Sprint: Speculative Prefetching of Remote Data [abstract] (PDF)
Arun Raman, Greta Yorsh, Martin Vechev, and Eran Yahav
Proceedings of the 26th Annual ACM SIGPLAN Conference on
Object-Oriented Programming, Systems, Languages, and
Applications (OOPSLA), October 2011.
Based on work done during internship at IBM Research in
Summer 2010.
Remote data access latency is a significant performance bottleneck
in many modern programs that use remote databases and web services.
We present Sprint---a run-time system for optimizing such programs
by prefetching and caching data from remote sources in parallel to
the execution of the original program. Sprint separates the concerns
of exposing potentially-independent data accesses from the mechanism
for executing them efficiently in parallel or in a batch.
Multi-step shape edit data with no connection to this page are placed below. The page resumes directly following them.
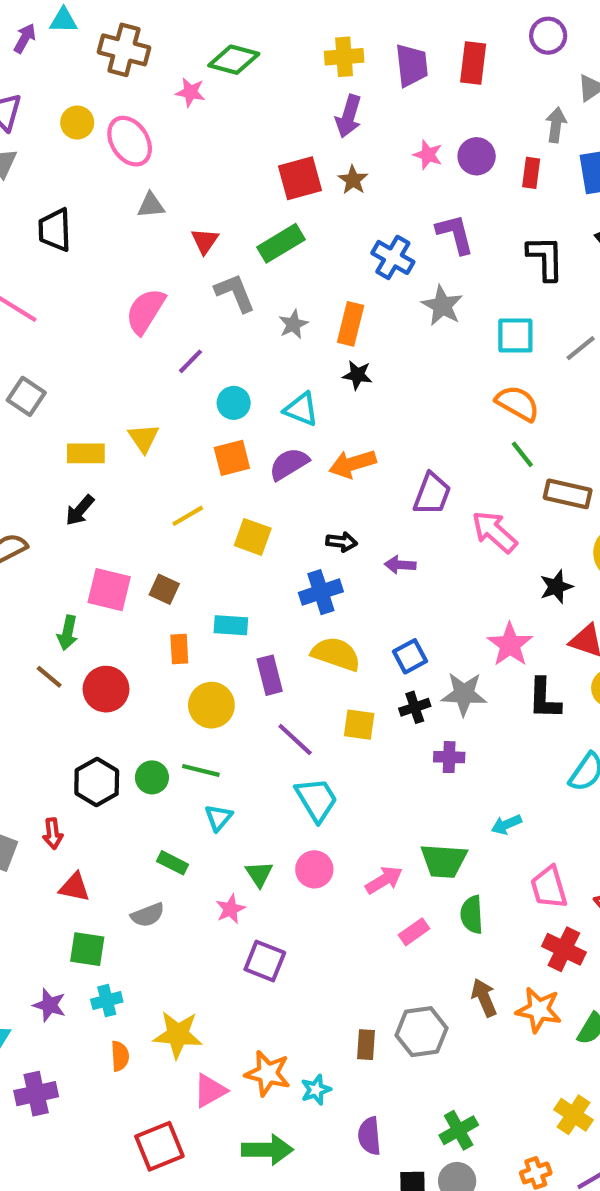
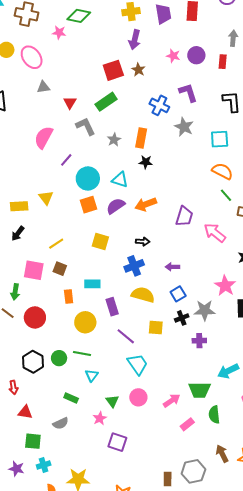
cyan circle: (234, 403) -> (88, 178), size x1.5
yellow line: (188, 516) -> (56, 244), moved
purple arrow: (400, 565) -> (172, 267), moved
cyan arrow: (506, 825) -> (228, 371), size x1.5

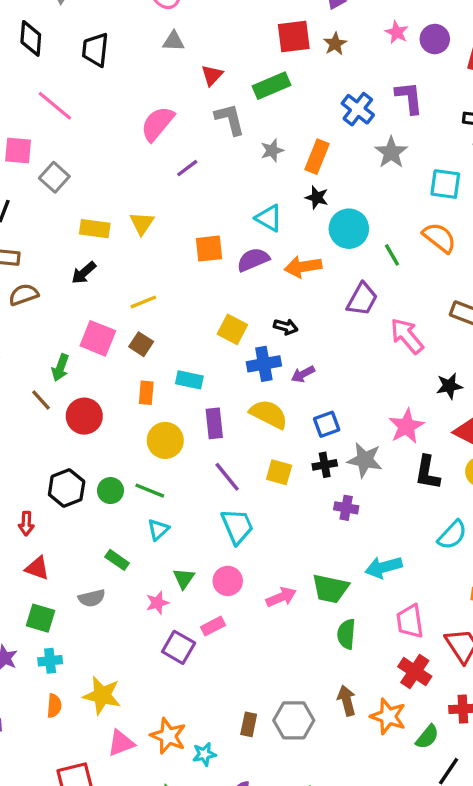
cyan circle: (88, 178) -> (349, 229), moved
green line: (226, 195) -> (392, 255), moved
yellow square: (100, 242) -> (232, 329), moved
purple arrow: (172, 267) -> (303, 374), moved, turned -40
pink rectangle: (187, 424) -> (213, 626), moved

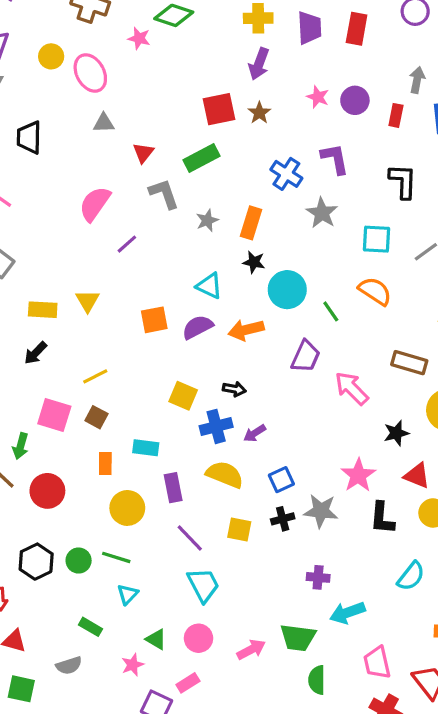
purple cross: (346, 508) -> (318, 577), moved
green triangle: (184, 578) -> (156, 639), turned -30

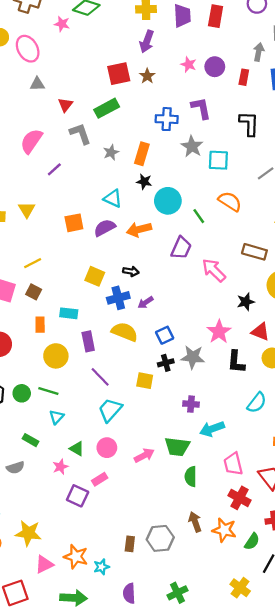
blue cross: (286, 174) -> (167, 119), turned -30
cyan square: (377, 239) -> (218, 160), moved
yellow square: (239, 530) -> (145, 381), moved
cyan trapezoid: (203, 585) -> (110, 410), turned -110

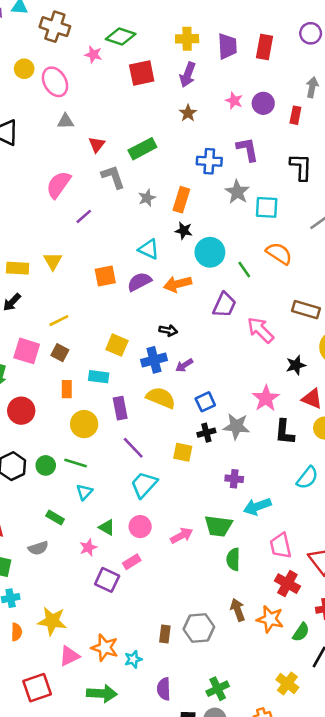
red square: (119, 74) -> (142, 73), moved
yellow square: (95, 276) -> (117, 345), moved

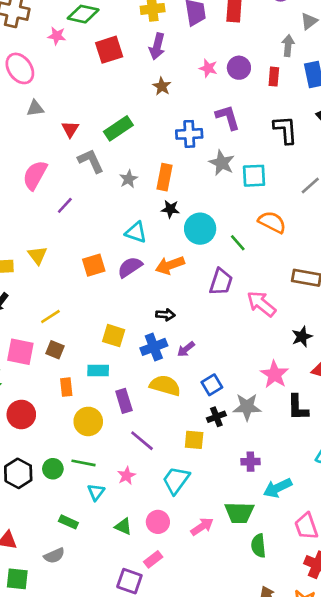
cyan trapezoid: (144, 485) -> (176, 480), moved
pink star: (88, 547) -> (126, 476), moved

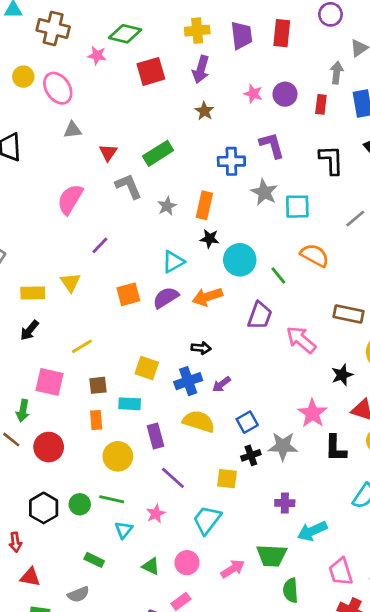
purple line: (65, 205) -> (100, 245), moved
cyan triangle: (136, 232) -> (173, 262), turned -50
brown square: (55, 350) -> (98, 385), moved, turned -30

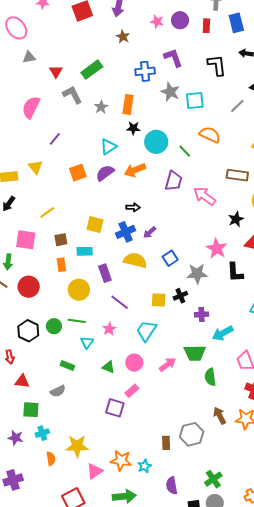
black cross: (251, 455) -> (180, 296), moved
In
contrast to prior work, Sprint can efficiently prefetch data in
the presence of irregular or input-dependent access patterns,
while preserving the semantics of the original program.
We used Sprint to automatically improve the performance of several
real-world Java programs that access remote databases (MySQL, DB2)
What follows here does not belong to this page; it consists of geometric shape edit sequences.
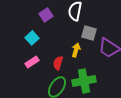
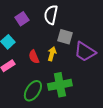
red semicircle: (58, 63) -> (34, 57), moved, turned -40

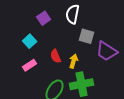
yellow arrow: (52, 54) -> (74, 61), moved

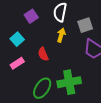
gray square: (87, 36) -> (85, 25), moved, turned -35
yellow arrow: (74, 61) -> (61, 35), moved

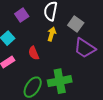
gray square: (85, 25) -> (76, 24), turned -35

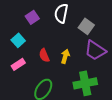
yellow arrow: (52, 34) -> (65, 56), moved
green cross: (60, 81) -> (85, 83), moved

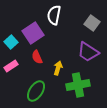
purple square: (32, 17) -> (33, 33), moved, size x1.5
gray square: (86, 26) -> (92, 23), moved
yellow arrow: (65, 56) -> (58, 68), moved

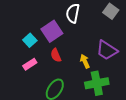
gray square: (92, 23) -> (111, 11), moved
yellow arrow: (58, 68) -> (85, 61), moved, turned -40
and web services (Facebook, IBM's Yellow Pages). Sprint achieves
speedups ranging 2.4x to 15.8x over sequential execution, which are
comparable to those achieved by manually modifying the program for
asynchronous and batch execution of data accesses. Sprint provides a
simple interface that allows a programmer to plug in support for
additional data sources without modifying the client program.